Nocturnal monthly average profiles of the of the vertical wind variance and its dispersion during the months from May to November in the period from Aug 2008 to Oct 2016. Color legend as in Fig. 2.

The maximum number of profiles is observed in autumn, when the intensity of the breeze circulation along the coast begins to subside. A well-defined height of the nocturnal marine ABL, which fell within the sodar vertical range in Ahtopol, was observed in May, June, September, October and November and it is of the order of 260–330 m. The maximum height of the nocturnal marine ABL is observed in May (330 m), and in the summer months this height decreased and began to increase slightly after September to reach a height of 290 m in November.

The monthly average profiles of four turbulent parameters (sigW, EDR, TKE, and BP) in three different months (May, June, and November) with a defined nocturnal marine ABL height of 330 m in May, 270 m in June, and 290 m in November are shown in the graphs of Fig. 7. The changes in the sign of the vertical gradient of BP monthly average profiles are observed at almost the same height as those of the sigW profiles during the respective month. Close to the ground slightly decreasing values in height are observed in the averaged BP profiles, which are an indicator of IBL presence and slightly unstable or neutral non-disturbed marine air masses over it during the night. Height of 40–50 m AGL of IBL is confirmed by the changes of the lowest parts of the averaged profiles of BP, as the most prominent height can be indicated the one in November, where the highest values of the buoyancy parameter (buoyancy flow) are observed in combination with clearly expressed negative peak at 50 m AGL.

Fig. 7.

Heights of nocturnal coastal CBL (marine air masses). May – 330 m (25 sigW profiles); June – 270 m (6 profiles); November – 290 m (146 profiles). Color legend as in Fig. 2.

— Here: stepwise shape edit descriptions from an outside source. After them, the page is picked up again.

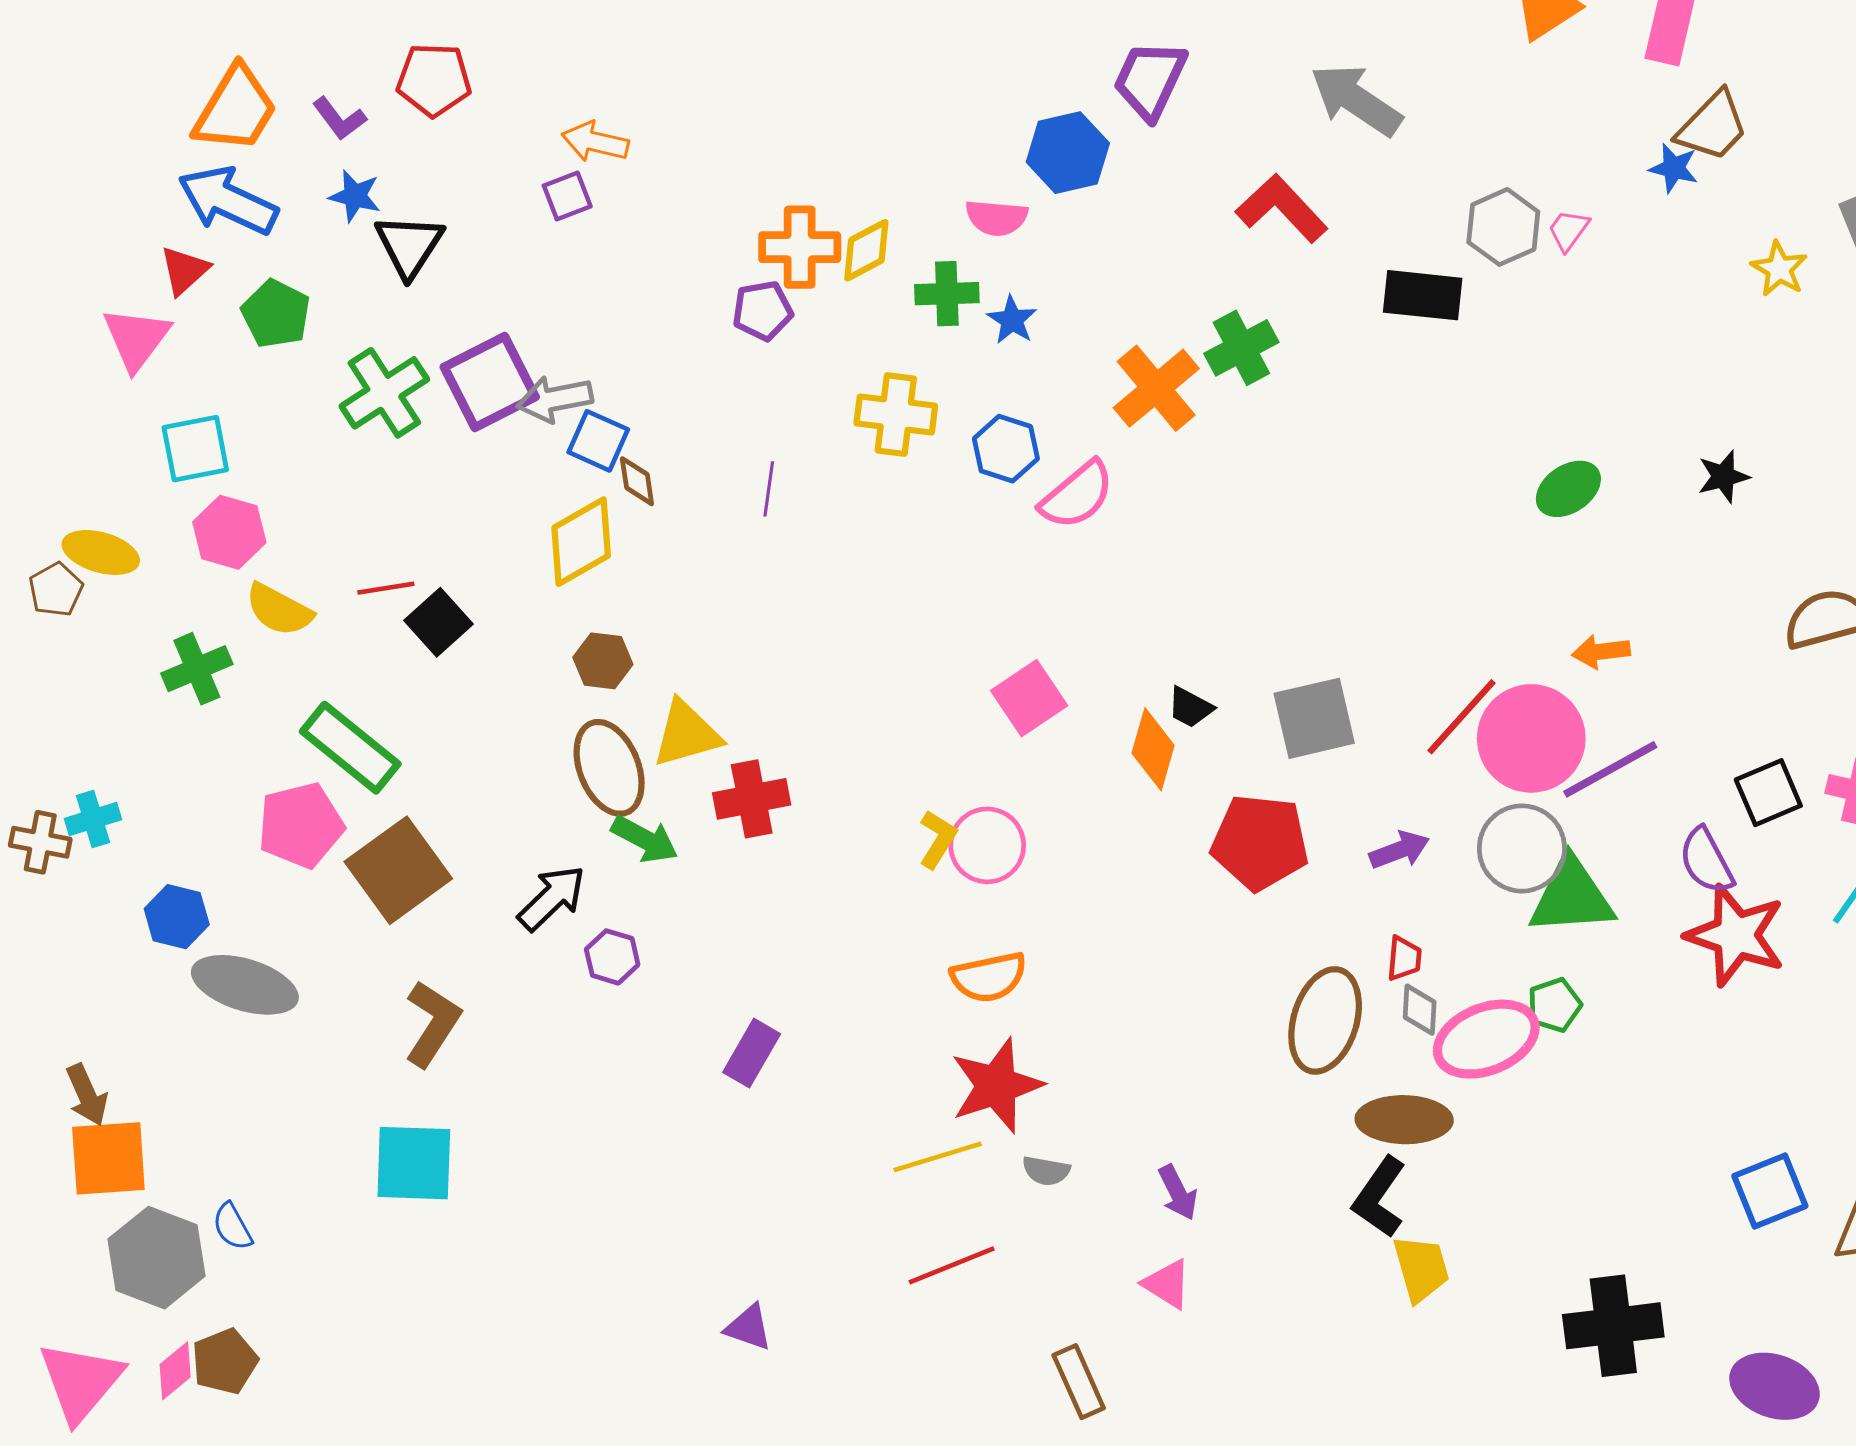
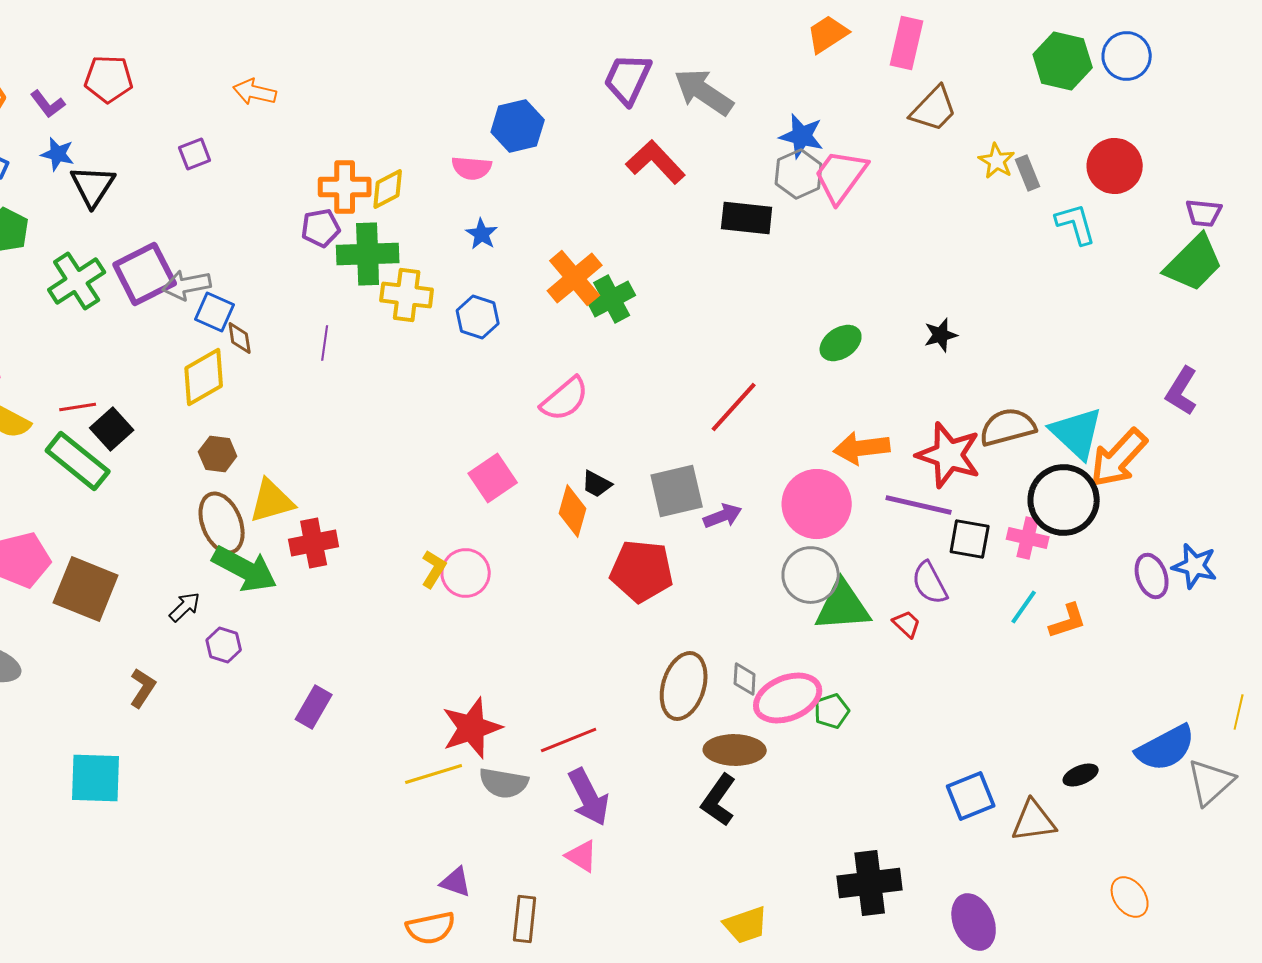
purple trapezoid: (1150, 80) -> (628, 79), moved
orange arrow: (595, 142) -> (255, 92), moved
blue star: (1674, 168) -> (802, 136), moved, size x1.4
pink trapezoid: (1568, 230) -> (841, 176), size x2.0
yellow star: (1779, 269) -> (997, 161), moved
green cross: (947, 294) -> (368, 254), moved, size x1.5
green cross: (1241, 348) -> (612, 299), moved
pink semicircle: (1077, 495) -> (565, 399), moved
orange arrow: (1601, 652) -> (862, 448), size x1.5
red line: (1461, 717) -> (734, 407), moved
green rectangle: (350, 748) -> (78, 461), moved
purple line: (1610, 769) -> (919, 505), moved, turned 42
black square: (1768, 793) -> (970, 539), turned 33
green arrow: (645, 839) -> (245, 569), size x1.5
purple arrow: (1399, 850) -> (723, 516), moved
brown square: (398, 870) -> (86, 589), turned -32
black arrow: (552, 898) -> (185, 607), size x0.7
red star: (1736, 935) -> (949, 455), moved
red trapezoid: (1404, 958) -> (907, 624), moved, turned -52
orange semicircle: (989, 977) -> (431, 928), moved
green pentagon: (1554, 1005) -> (832, 711), moved
brown L-shape: (432, 1024) -> (143, 688), moved, size x0.7
gray semicircle: (1046, 1171) -> (504, 783), size x1.6
purple arrow: (1178, 1193) -> (589, 797), size x1.6
red line: (952, 1265) -> (569, 740), moved
yellow trapezoid: (1421, 1268) -> (746, 925), moved, turned 87
purple triangle: (749, 1327) -> (456, 882), moved
brown rectangle: (1079, 1382) -> (525, 919), turned 30
purple ellipse: (1775, 1386) -> (974, 922), turned 48

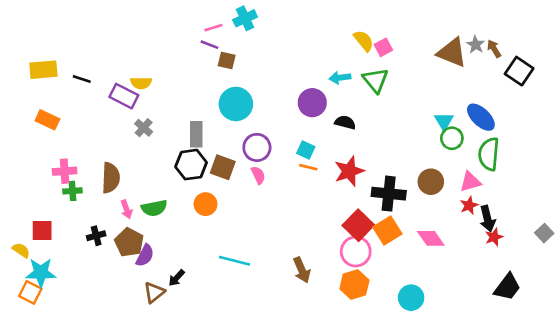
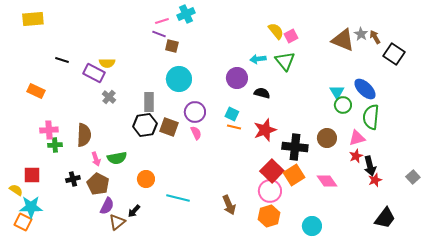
yellow rectangle: (43, 70) -> (33, 19), moved
orange circle: (206, 204) -> (146, 179), moved
purple semicircle: (145, 255) -> (107, 206), moved

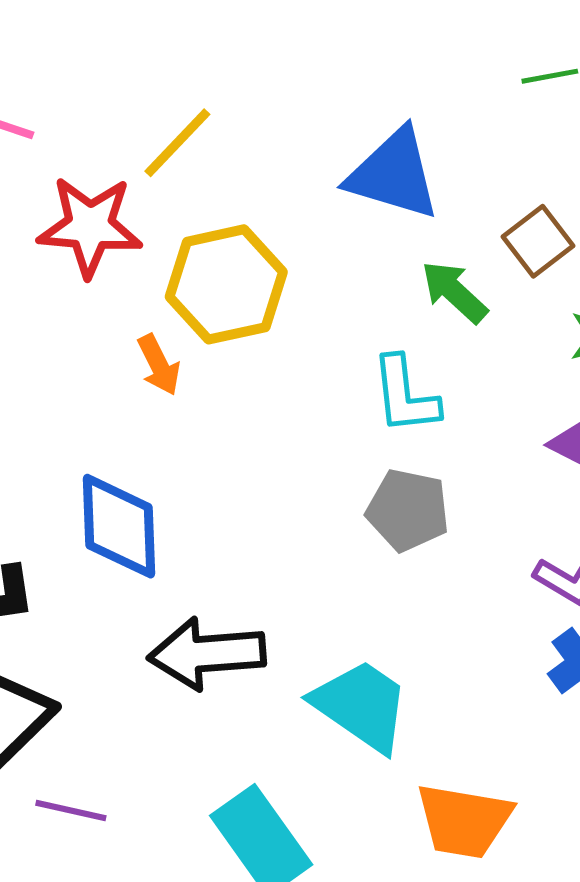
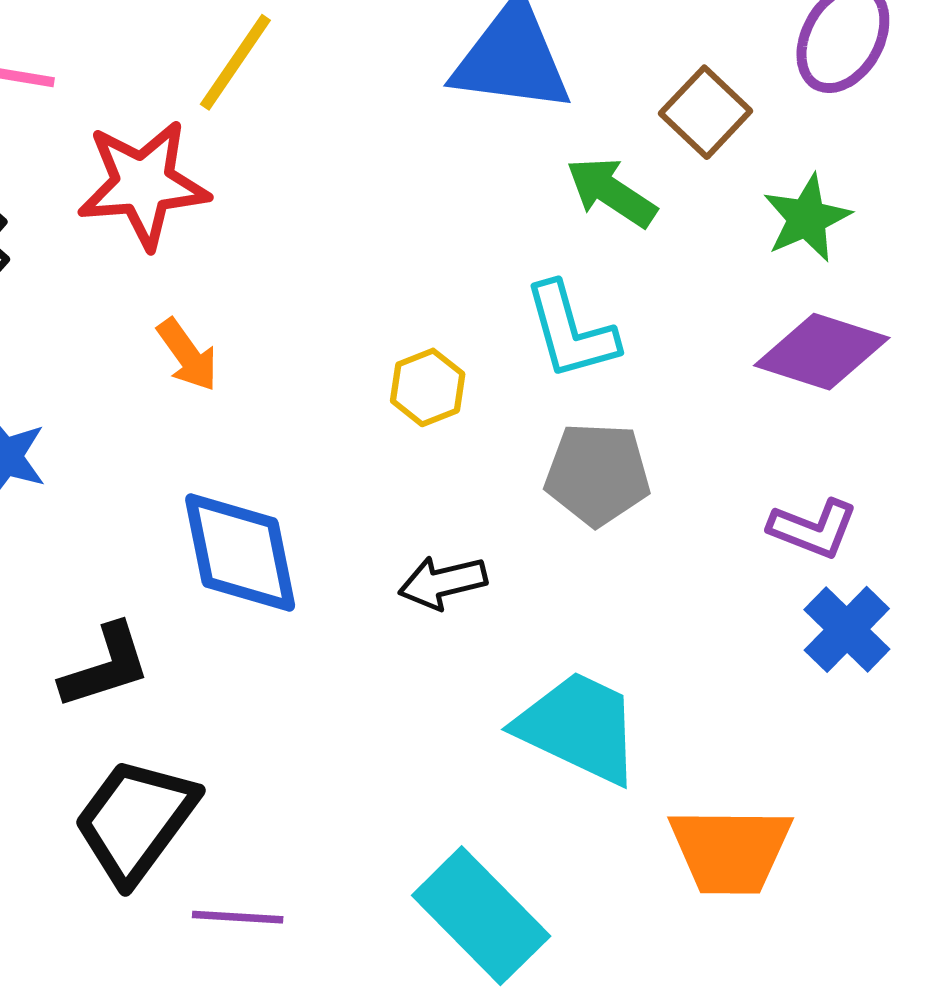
yellow hexagon: (226, 284) -> (428, 387), moved, size x0.5
orange arrow: (159, 365) -> (187, 355), moved
black arrow: (207, 654) -> (443, 582), moved, size x0.6

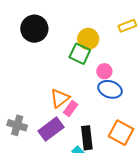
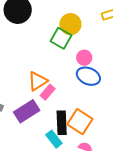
orange square: (121, 133) -> (80, 122), moved

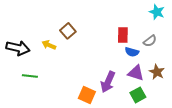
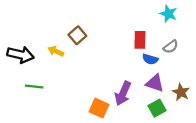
cyan star: (157, 12) -> (168, 14), moved
brown star: (157, 72) -> (181, 92), moved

The changes in the atmospheric stratification probability distribution values in height of nocturnal marine air masses for the months of May, June and November are shown in the Fig. 8. Compared to the graphs of land profiles (Fig. 5), the marine air masses (Fig. 8) have revealed more unstable thermo-dynamical state of the atmosphere. Neutrally stratified atmosphere (D) is observed as dominant stratification in all nocturnal marine air masses with mean probability values in the range of 56% to 72% for the months of May, June and November (respectively Fig. 8 – a, b, c). The second dominant stability class for the months of May, June and November is slightly stable (E) and as the third one cloud be pointed the slightly unstable (C) with mean probability values in the range of 6% to 12%. The stable stratification (F) is observed only for the months November with mean value below 1% (Fig. 8 – c). The largest instability of the thermodynamical state of all cases considered in Fig. 8 are observed in the averaged profiles of nocturnal marine air masses for the months of May (Fig. 8 – a).

Fig. 8.

Monthly diagrams of stability classes probabilities at different heights nocturnal coastal CBL (marine air masses). May – a); June – b); November – c. Color legend as in Fig. 5.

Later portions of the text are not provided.